Page-level text extractions:
***

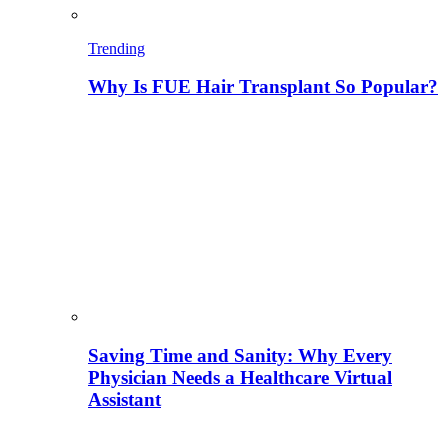
Trending
Why Is FUE Hair Transplant So Popular?
Saving Time and Sanity: Why Every
Physician Needs a Healthcare Virtual
Assistant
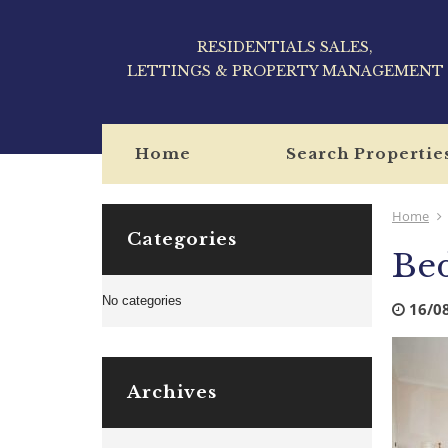
RESIDENTIALS SALES,
LETTINGS & PROPERTY MANAGEMENT
Home
Search Propertie
Home
Categories
Be
No categories
16/0
Archives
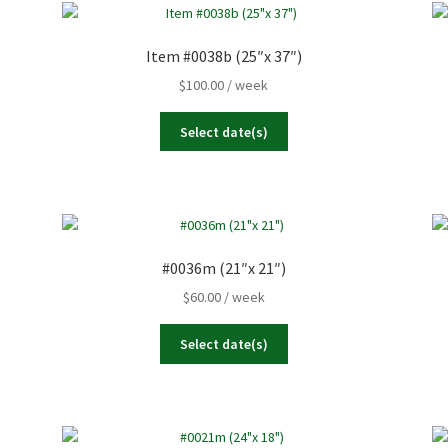
Item #0038b (25″x 37″)
$
100.00
/ week
Select date(s)
#0036m (21″x 21″)
$
60.00
/ week
Select date(s)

***

*BRIEF*:
Each line above should be returned exactly as it stands, minus any pictures.

*ANSWER TO THIS EXERCISE*:
Trending
Why Is FUE Hair Transplant So Popular?
Saving Time and Sanity: Why Every
Physician Needs a Healthcare Virtual
Assistant
RESIDENTIALS SALES,
LETTINGS & PROPERTY MANAGEMENT
Home
Search Propertie
Home
Categories
Be
No categories
16/0
Archives
Item #0038b (25″x 37″)
$
100.00
/ week
Select date(s)
#0036m (21″x 21″)
$
60.00
/ week
Select date(s)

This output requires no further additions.